▶ **Aim of the task**: Here, the job is to give back every entry below unchanged, omitting pictures.

▶ **Page segmentation data**:
━━━━━━
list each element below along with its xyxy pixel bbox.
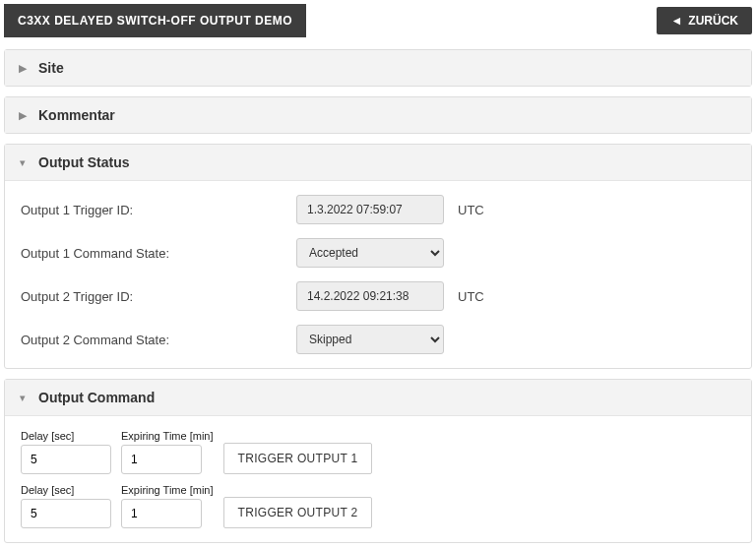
label-expire: Expiring Time [min] <box>121 430 214 442</box>
suffix-utc: UTC <box>458 289 484 304</box>
input-expire-1[interactable] <box>121 445 202 474</box>
trigger-output-1-button[interactable]: TRIGGER OUTPUT 1 <box>223 443 373 474</box>
panel-kommentar-title: Kommentar <box>38 107 115 123</box>
chevron-down-icon: ▾ <box>17 156 29 169</box>
label-output1-state: Output 1 Command State: <box>21 246 296 261</box>
label-delay: Delay [sec] <box>21 484 111 496</box>
command-row-2: Delay [sec] Expiring Time [min] TRIGGER … <box>21 484 735 528</box>
label-output1-trigger: Output 1 Trigger ID: <box>21 203 296 217</box>
label-expire: Expiring Time [min] <box>121 484 214 496</box>
input-expire-2[interactable] <box>121 499 202 528</box>
input-output1-trigger <box>296 195 444 224</box>
label-delay: Delay [sec] <box>21 430 111 442</box>
chevron-right-icon: ▶ <box>17 109 29 122</box>
panel-kommentar: ▶ Kommentar <box>4 96 752 134</box>
page-title: C3XX DELAYED SWITCH-OFF OUTPUT DEMO <box>4 4 306 37</box>
arrow-left-icon: ◄ <box>670 14 682 28</box>
label-output2-trigger: Output 2 Trigger ID: <box>21 289 296 304</box>
select-output1-state[interactable]: Accepted <box>296 238 444 268</box>
label-output2-state: Output 2 Command State: <box>21 333 296 347</box>
row-output2-state: Output 2 Command State: Skipped <box>21 325 735 354</box>
back-button[interactable]: ◄ ZURÜCK <box>657 7 752 34</box>
command-row-1: Delay [sec] Expiring Time [min] TRIGGER … <box>21 430 735 474</box>
panel-output-command: ▾ Output Command Delay [sec] Expiring Ti… <box>4 379 752 543</box>
select-output2-state[interactable]: Skipped <box>296 325 444 354</box>
chevron-down-icon: ▾ <box>17 392 29 404</box>
panel-site: ▶ Site <box>4 49 752 87</box>
row-output2-trigger: Output 2 Trigger ID: UTC <box>21 281 735 311</box>
chevron-right-icon: ▶ <box>17 62 29 75</box>
panel-site-header[interactable]: ▶ Site <box>5 50 751 86</box>
panel-site-title: Site <box>38 60 64 76</box>
input-delay-1[interactable] <box>21 445 111 474</box>
row-output1-state: Output 1 Command State: Accepted <box>21 238 735 268</box>
panel-output-command-title: Output Command <box>38 390 155 405</box>
trigger-output-2-button[interactable]: TRIGGER OUTPUT 2 <box>223 497 373 528</box>
back-button-label: ZURÜCK <box>688 14 738 28</box>
panel-output-status: ▾ Output Status Output 1 Trigger ID: UTC… <box>4 144 752 369</box>
suffix-utc: UTC <box>458 203 484 217</box>
panel-kommentar-header[interactable]: ▶ Kommentar <box>5 97 751 133</box>
input-delay-2[interactable] <box>21 499 111 528</box>
panel-output-command-header[interactable]: ▾ Output Command <box>5 380 751 416</box>
panel-output-status-title: Output Status <box>38 154 130 170</box>
panel-output-status-header[interactable]: ▾ Output Status <box>5 145 751 181</box>
input-output2-trigger <box>296 281 444 311</box>
row-output1-trigger: Output 1 Trigger ID: UTC <box>21 195 735 224</box>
━━━━━━
▶ **Reply to the exercise**:
list each element below along with its xyxy pixel bbox.
label-expire: Expiring Time [min] <box>121 430 214 442</box>
suffix-utc: UTC <box>458 289 484 304</box>
input-expire-1[interactable] <box>121 445 202 474</box>
trigger-output-1-button[interactable]: TRIGGER OUTPUT 1 <box>223 443 373 474</box>
panel-kommentar-title: Kommentar <box>38 107 115 123</box>
chevron-down-icon: ▾ <box>17 156 29 169</box>
label-output1-state: Output 1 Command State: <box>21 246 296 261</box>
label-delay: Delay [sec] <box>21 484 111 496</box>
command-row-2: Delay [sec] Expiring Time [min] TRIGGER … <box>21 484 735 528</box>
label-output1-trigger: Output 1 Trigger ID: <box>21 203 296 217</box>
label-expire: Expiring Time [min] <box>121 484 214 496</box>
input-expire-2[interactable] <box>121 499 202 528</box>
input-output1-trigger <box>296 195 444 224</box>
label-delay: Delay [sec] <box>21 430 111 442</box>
chevron-right-icon: ▶ <box>17 109 29 122</box>
panel-kommentar: ▶ Kommentar <box>4 96 752 134</box>
page-title: C3XX DELAYED SWITCH-OFF OUTPUT DEMO <box>4 4 306 37</box>
arrow-left-icon: ◄ <box>670 14 682 28</box>
label-output2-trigger: Output 2 Trigger ID: <box>21 289 296 304</box>
select-output1-state[interactable]: Accepted <box>296 238 444 268</box>
label-output2-state: Output 2 Command State: <box>21 333 296 347</box>
row-output2-state: Output 2 Command State: Skipped <box>21 325 735 354</box>
back-button[interactable]: ◄ ZURÜCK <box>657 7 752 34</box>
command-row-1: Delay [sec] Expiring Time [min] TRIGGER … <box>21 430 735 474</box>
panel-output-command: ▾ Output Command Delay [sec] Expiring Ti… <box>4 379 752 543</box>
select-output2-state[interactable]: Skipped <box>296 325 444 354</box>
chevron-down-icon: ▾ <box>17 392 29 404</box>
panel-site: ▶ Site <box>4 49 752 87</box>
row-output2-trigger: Output 2 Trigger ID: UTC <box>21 281 735 311</box>
chevron-right-icon: ▶ <box>17 62 29 75</box>
panel-site-header[interactable]: ▶ Site <box>5 50 751 86</box>
panel-site-title: Site <box>38 60 64 76</box>
input-delay-1[interactable] <box>21 445 111 474</box>
row-output1-state: Output 1 Command State: Accepted <box>21 238 735 268</box>
panel-output-command-title: Output Command <box>38 390 155 405</box>
trigger-output-2-button[interactable]: TRIGGER OUTPUT 2 <box>223 497 373 528</box>
back-button-label: ZURÜCK <box>688 14 738 28</box>
panel-output-status: ▾ Output Status Output 1 Trigger ID: UTC… <box>4 144 752 369</box>
suffix-utc: UTC <box>458 203 484 217</box>
panel-kommentar-header[interactable]: ▶ Kommentar <box>5 97 751 133</box>
input-delay-2[interactable] <box>21 499 111 528</box>
panel-output-command-header[interactable]: ▾ Output Command <box>5 380 751 416</box>
panel-output-status-title: Output Status <box>38 154 130 170</box>
panel-output-status-header[interactable]: ▾ Output Status <box>5 145 751 181</box>
input-output2-trigger <box>296 281 444 311</box>
row-output1-trigger: Output 1 Trigger ID: UTC <box>21 195 735 224</box>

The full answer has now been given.